The superintendent also referenced Busby's role in a legal action brought by the City against the School Department which resulted in the finance director and School Committee being directed by the court to "adopt and adhere to a balanced school budget for fiscal year 2011."
Busby was also directed to prepare a corrective action plan that limited spending to amounts "actually appropriated for fiscal year 2011 and otherwise complies with all statutory requirements."
Donoyan, who arrived in the district in September of 2011 after former Superintendent Robert Gerardi took a job in Massachusetts, said the amended budget resulting from the court action was based "upon your figures and your forecasts," Donoyan said. Rather than “limiting spending to the amounts actually appropriated, as depicted in your amended budgets, the education department actually spent substantially more money than was appropriated,” Donoyan wrote.
“Throughout the first half of fiscal year 2012 you assured the superintendent and school committee that the 2012 budget was balanced, that is, spending for the fiscal year would be limited to the amounts actually appropriated. You were incorrect again,” Donoyan said. “The projected deficit for the fiscal year 2012 is $7.3 million. Your failure to recognize this gross disparity between the expenditures and revenues is obviously unacceptable,” the letter stated.
Donoyan said the city was subsequently required to pay for an independent review of the books and records of the education department that after many weeks of review found that “rather than having sufficient revenues to cover expenses for the balance of fiscal year 2012 (ending June 30), the Woonsocket Education Department will likely run out of money in approximately one month, or three months before the expiration of the current fiscal year,” Donoyan wrote in her recommendation.
“As a result there is little if any latitude to cut expenses or seek increases in revenue to avoid a collapse of the school system or bankruptcy for the city,” Donoyan stated.
The superintendent also pointed to Busby's estimate that a reduction of kindergarten classes to half-day would save money as also incorrect. The department did not save the money projected by Busby under the change for Fiscal 2011, a factor contributing to the deficit that year.
Busby was also required under her position to file specific financial reports and statistical data in preparation of the fiscal budget, filings Donoyan said Busby did not complete for six different reports to the IRS, the State of Rhode Island, the City of Woonsocket, and others.

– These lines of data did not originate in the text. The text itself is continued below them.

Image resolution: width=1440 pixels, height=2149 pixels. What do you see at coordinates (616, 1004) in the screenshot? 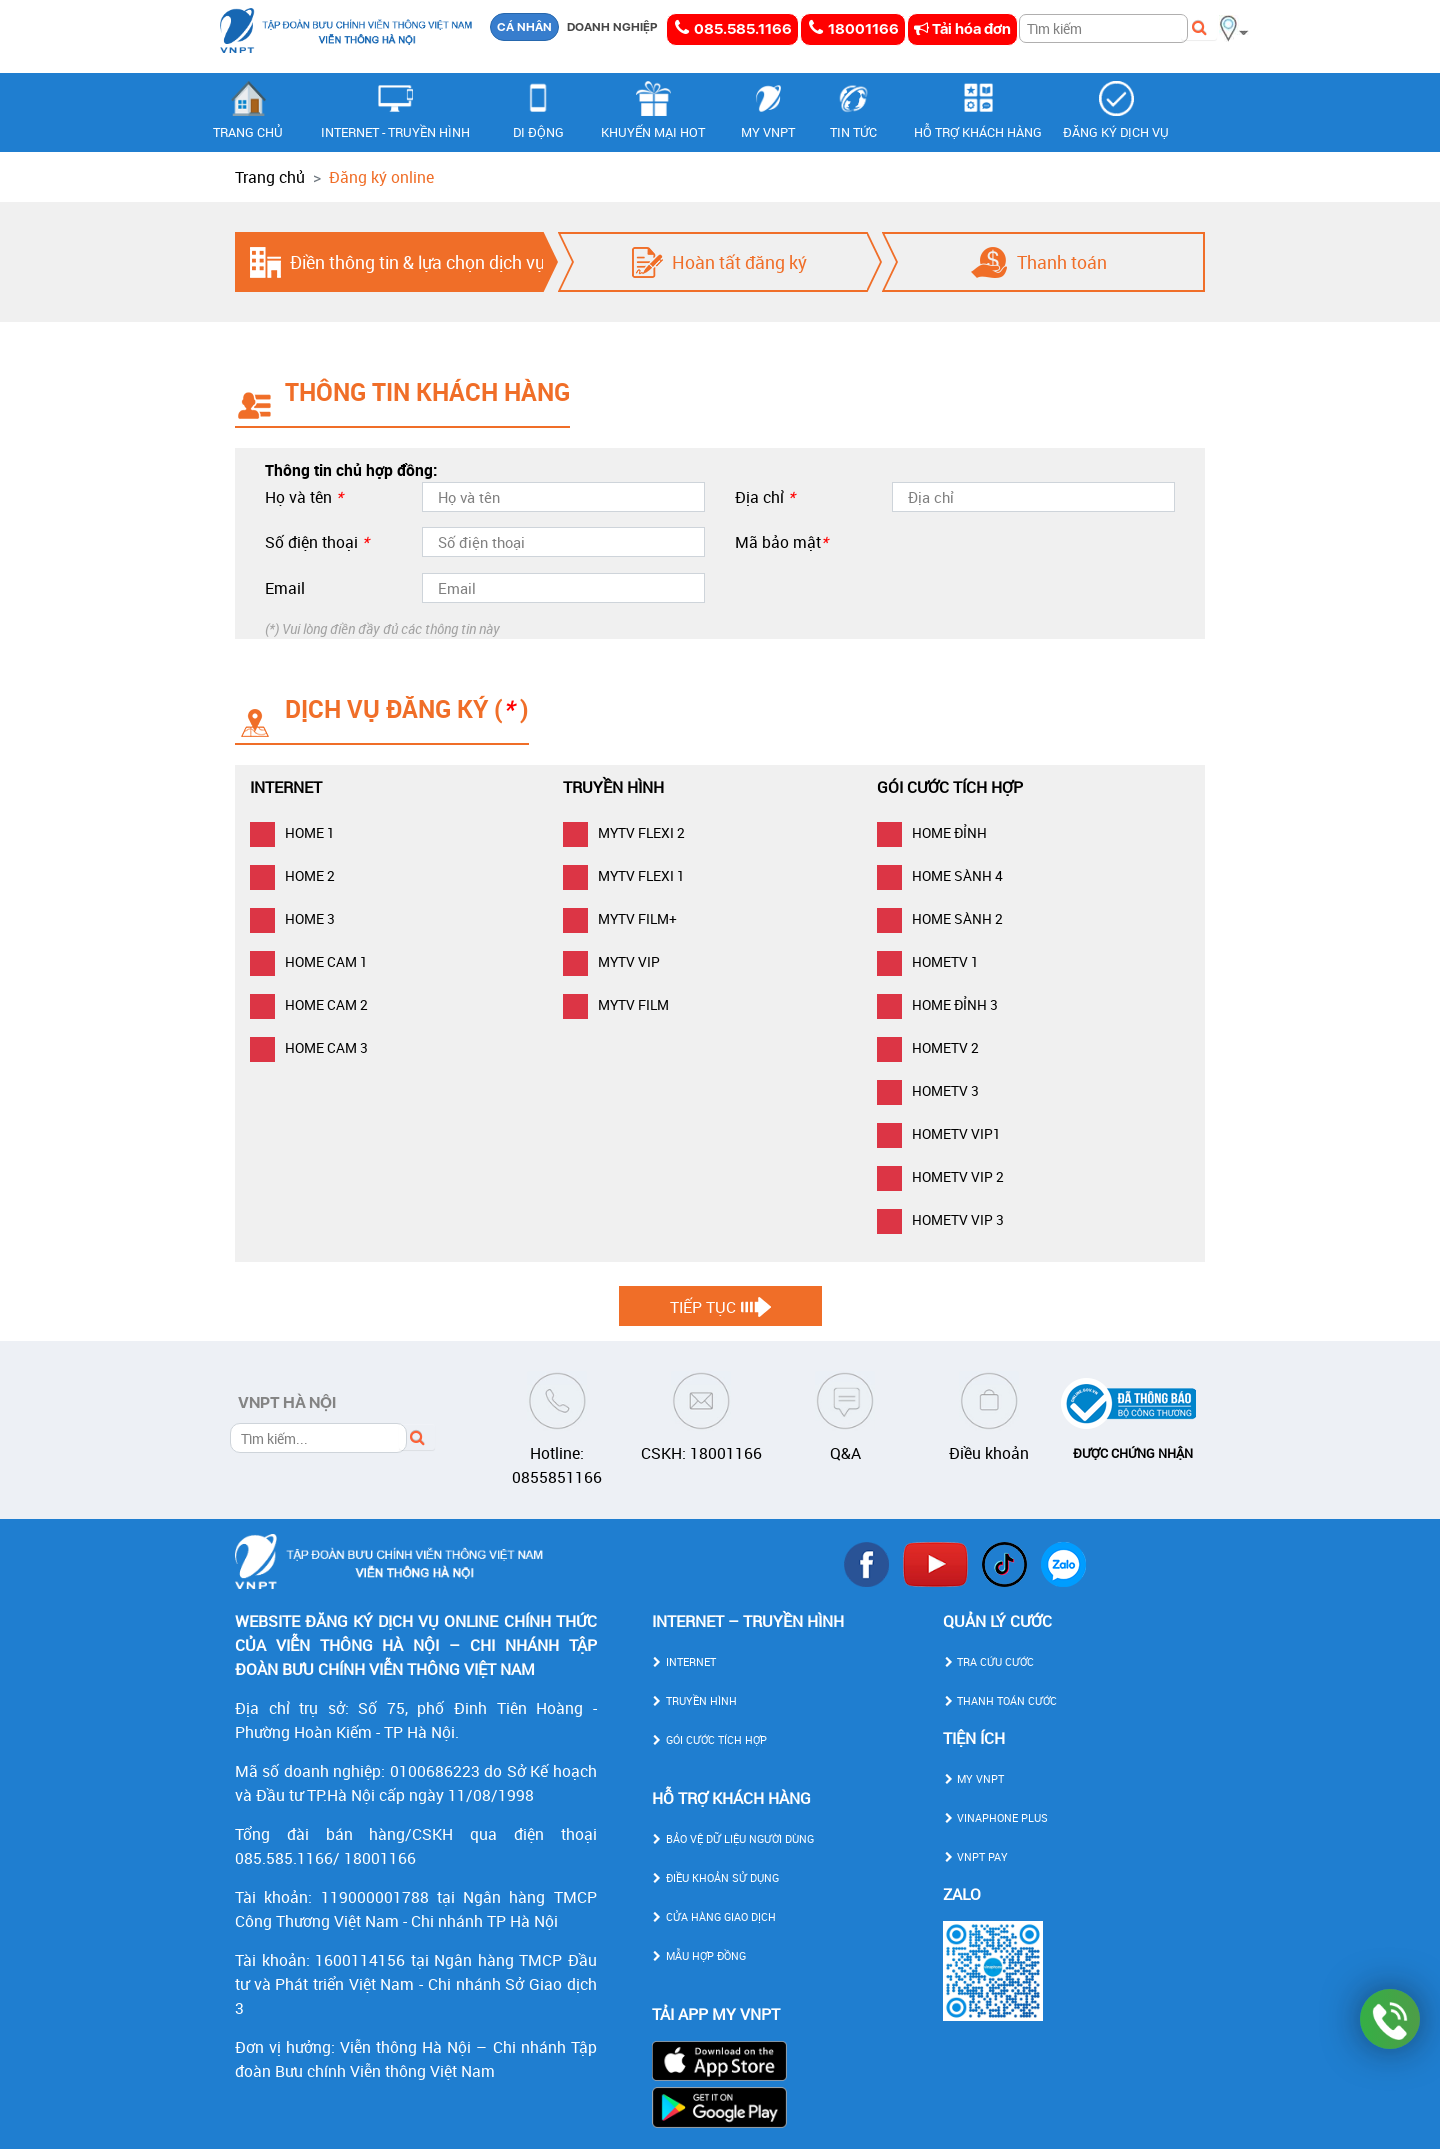 I see `MYTV FILM` at bounding box center [616, 1004].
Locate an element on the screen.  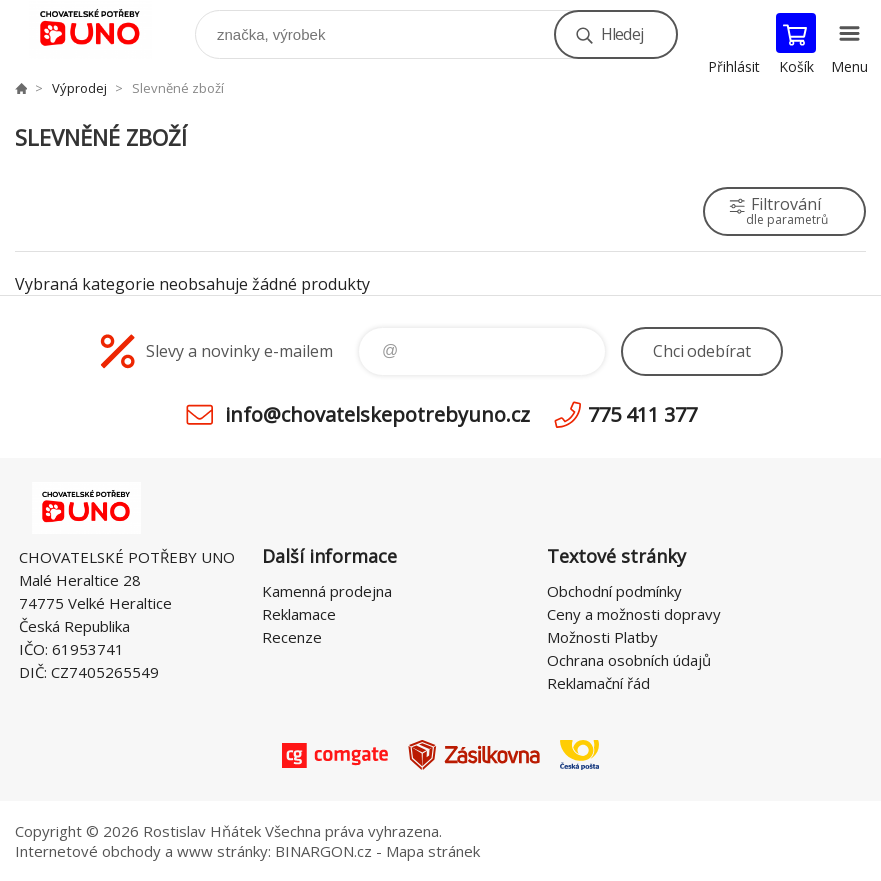 Obchodní podmínky is located at coordinates (614, 591).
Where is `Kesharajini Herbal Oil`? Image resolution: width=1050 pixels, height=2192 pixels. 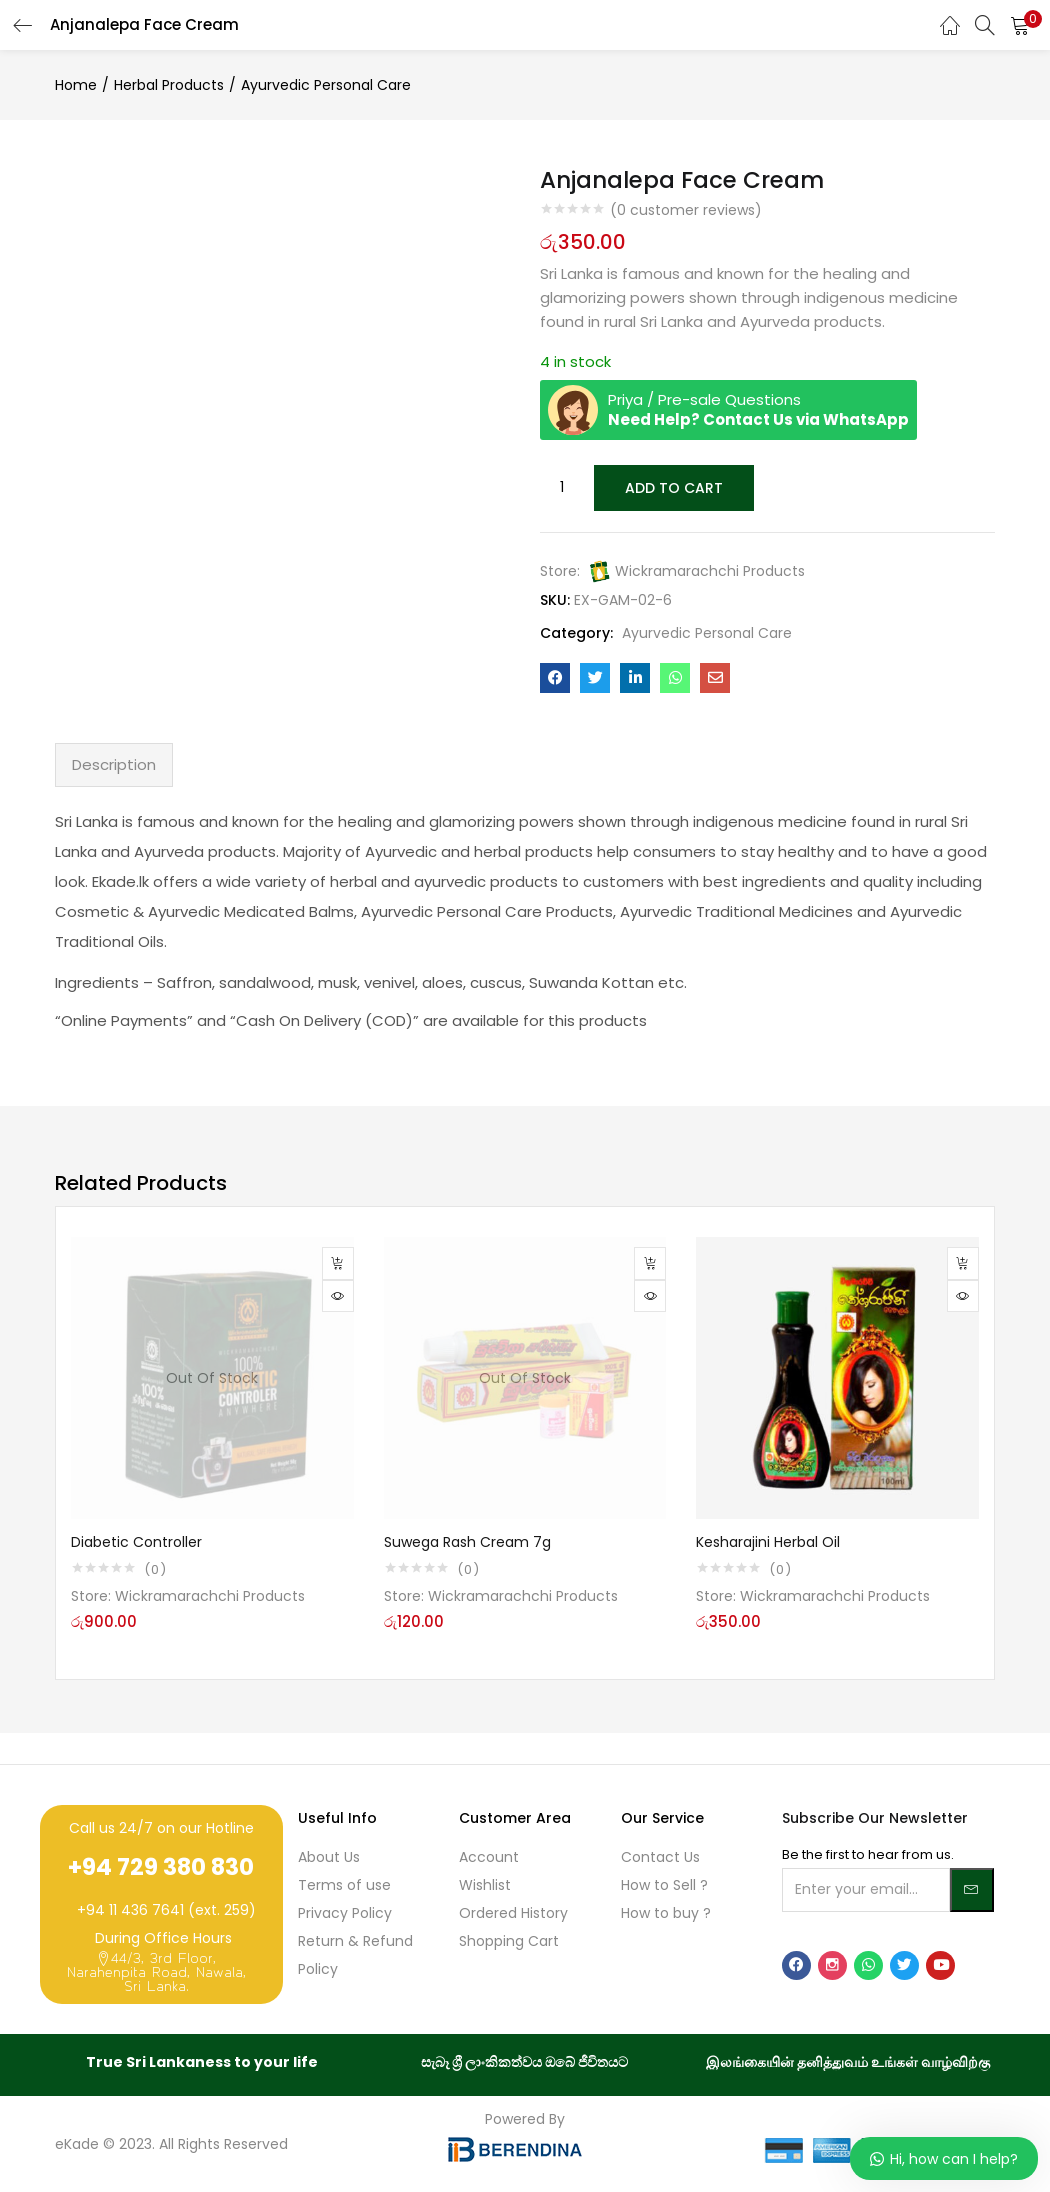 Kesharajini Herbal Oil is located at coordinates (768, 1540).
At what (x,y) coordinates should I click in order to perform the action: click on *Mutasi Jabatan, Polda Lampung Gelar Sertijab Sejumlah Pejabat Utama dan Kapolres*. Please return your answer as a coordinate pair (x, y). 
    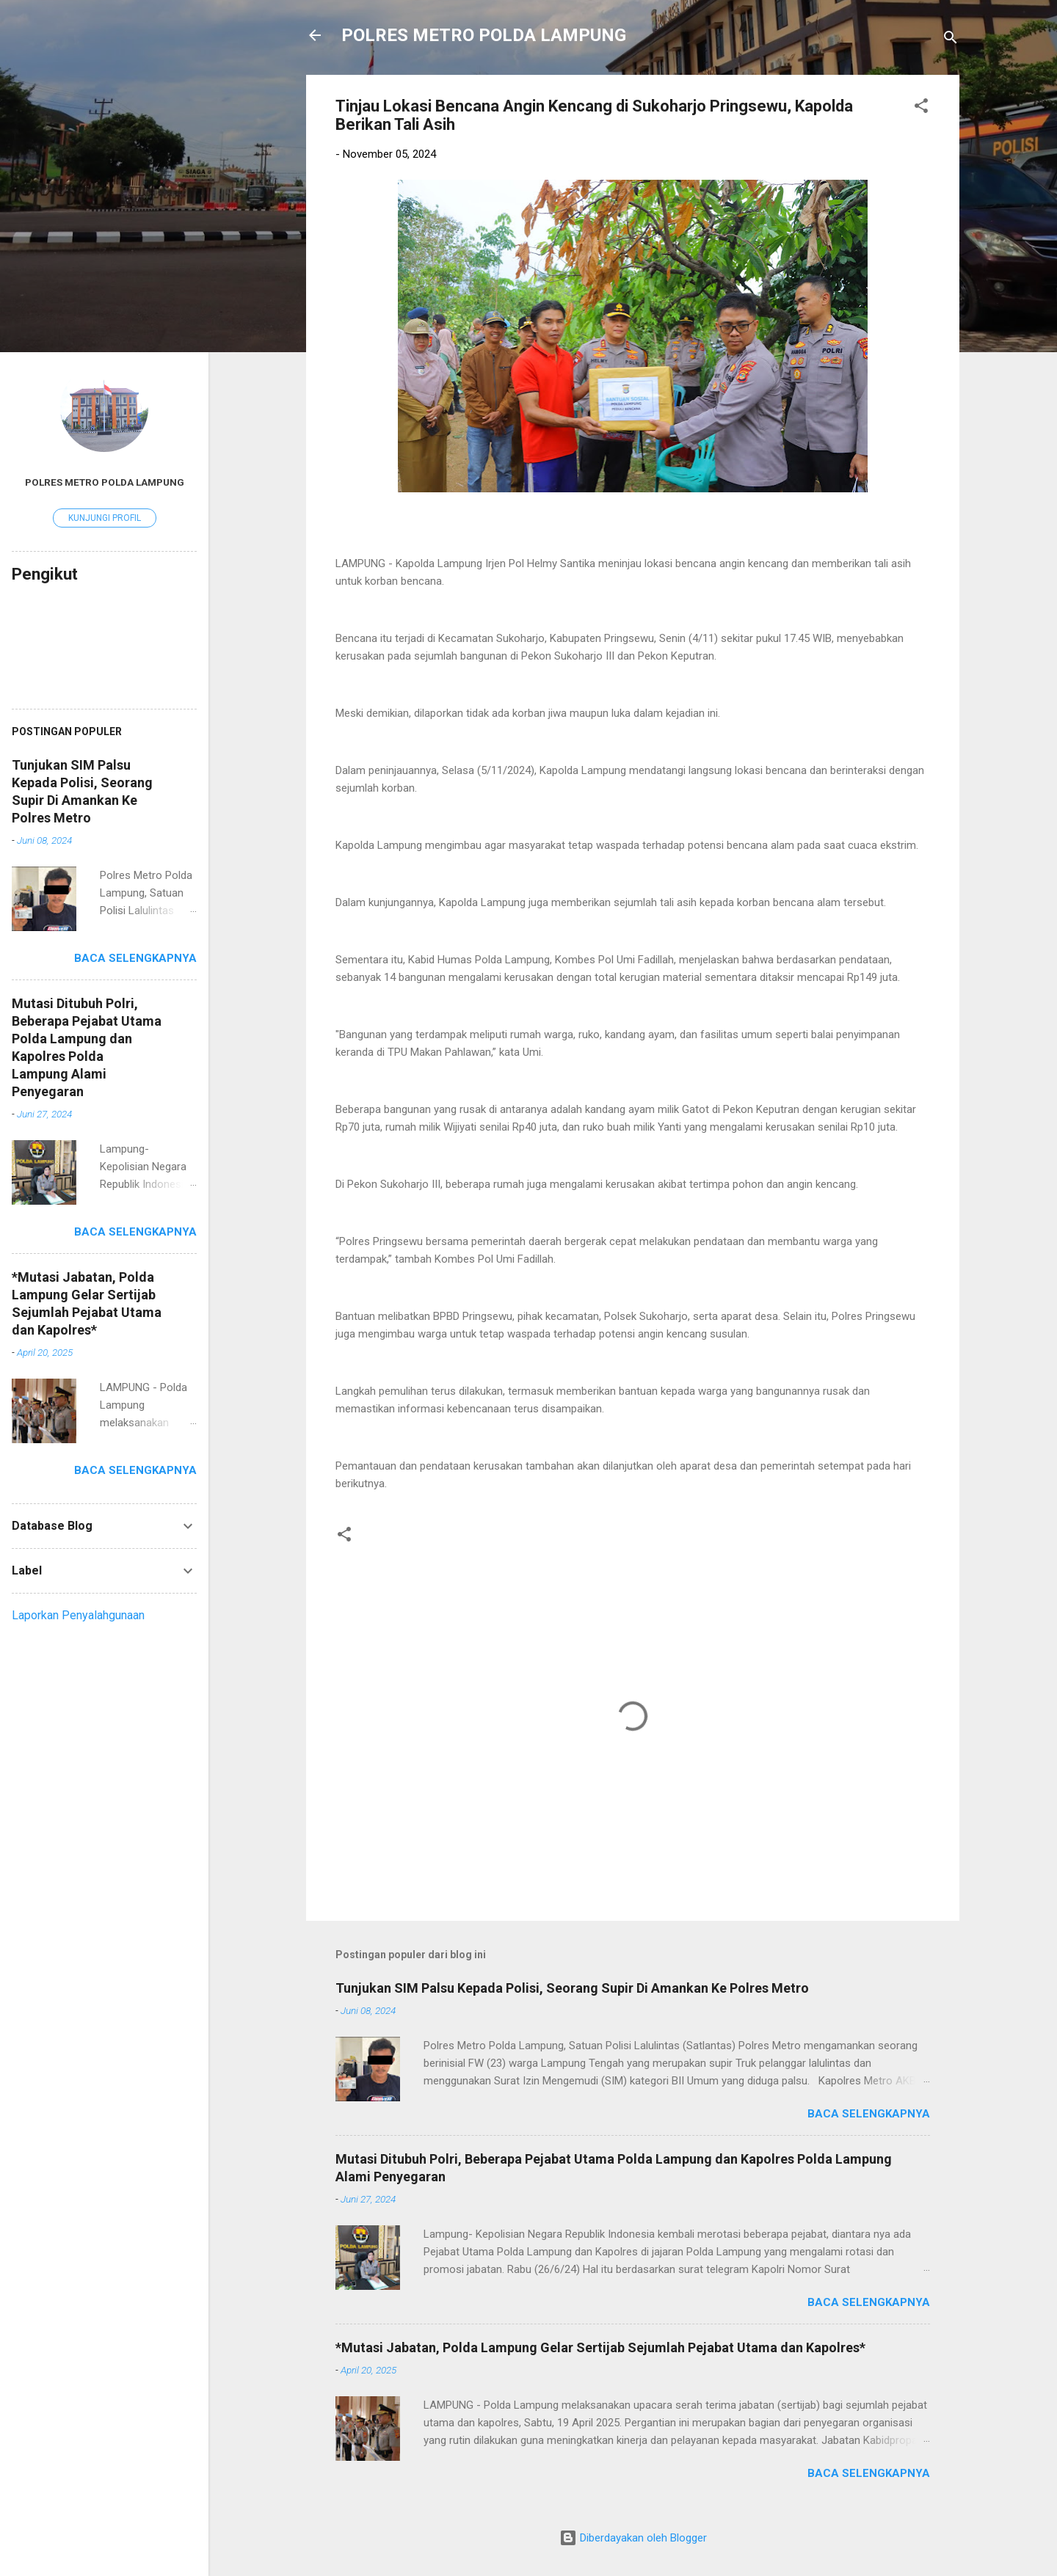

And, finally, Donoyan pointed out that the school department had never agreed to the $12,000 fee Busby's job search agency required as part of her hiring and noted department was to have been repaid the sum by Busby after she was a hired. A repayment arrangement with the school department was to be set up, according to Donoyan. “You never arranged for the repayment and to this date you remain indebted to the department for the full amount of $12,000,” Donoyan said.
“Each of the separate items described above is sufficient cause to terminate your employment. Collectively, they amply demonstrate your failure and inability to perform the duties of your office,” Donoyan noted.
The letter concluded with Donoyan notifying Busby that the School Committee would consider her termination on Wednesday and stating the options for it to be heard in open or closed session and her rights to legal counsel and a formal hearing.
Before the committee's vote, Ackerman asked Donoyan several questions about Busby's assertions that a small surplus would be realized in 2011 and her projection, as that budget ended, that a surplus in the range of $400,000 could be expected. He also reviewed Busby's later assurances to Donoyan about the 2012 budget and her indications that “everything would be OK.” Ackerman concluded by noting the repayment of the $12,000 awarded to Busby's employment agency remains outstanding.
The members of the School Committee subsequently voted unanimously and without further comment to approve Donoyan's recommendation.